Whether or not you’ve taken accounting, you probably already know the concepts of income and “profit”. Income is just how much you earn that goes directly to your pocket, whether from a salary or a business or both. On the other hand, loosely put, profit is more specific in that it is how much you earn from a business… it is your sales less your costs and expenses. This is why profit is sometimes referred to as “net” income.
However, you have to be careful when using the term profit or net income. It means you earn, but it doesn’t necessarily mean that you earn any actual cash. Why? Let’s say you sell a watch to someone. He picks up the watch from your shop and he promises to pay you $100 cash after 1 month. Do you record on your books that the sale happened today or one month later? Surprise, surprise! Based on generally accepted accounting principles (GAAP), you should record that the sale was made today. Not next month. Therefore, you can also already book your profit today… even if you didn’t earn any actual cash yet. This type of profit is called “accrued” income. You earn income even without collecting any cash yet.
This is where the difference between a Net Income Statement and a Free Cash Flow Statement comes in. A Net Income Statement shows net income, based on cash income and accrued income as well as both cash expenses and accrued expenses. A Free Cash Flow Statement shows free cash flow based on all the actual cash which the company earns, minus all the cash payments the company actually makes. A Free Cash Flow Statement does not take into account accrued income, and it does not take into account accrued expenses which have not yet been paid for in cash.
Moreover, a Net Income Statement does not reflect cash payments for capital (like for the company’s building, property and equipment) but the Free Cash Flow Statement reflects these payments as long as these payments were (already) done in the form of cash.

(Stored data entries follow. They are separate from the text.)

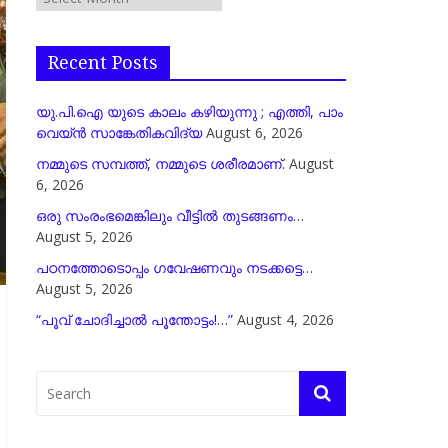
Recent Posts
യു.പി.ഐ യുടെ കാലം കഴിയുന്നു ; എത്തി, പാം
വെയ്ൻ സാങ്കേതികവിദ്യ
August 6, 2026
നമ്മുടെ സമ്പത്ത്, നമ്മുടെ ശരീരമാണ്.
August
6, 2026
ഒരു സംരംഭമെങ്കിലും വീട്ടിൽ തുടങ്ങണം…
August 5, 2026
പഠനത്തോടൊപ്പം ഗവേഷണവും നടക്കട്ടെ…
August 5, 2026
“പൂവ് ചോദിച്ചാൽ പൂന്തോട്ടം!…”
August 4, 2026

It can be said that the Net Income Statement and the Free Cash Flow Statement represent 2 different philosophies. So who follows which philosophy? Basically, accountants prefer to use the income statement in reporting company earnings. The government normally looks at your income statement as well when it wants to calculate how much taxes you should pay. On the other hand, modern financial managers generally prefer to look at the Free Cash Flow Statement as a true measure as to “how well the company is doing”, believing that income isn’t really income unless you actually earn cash.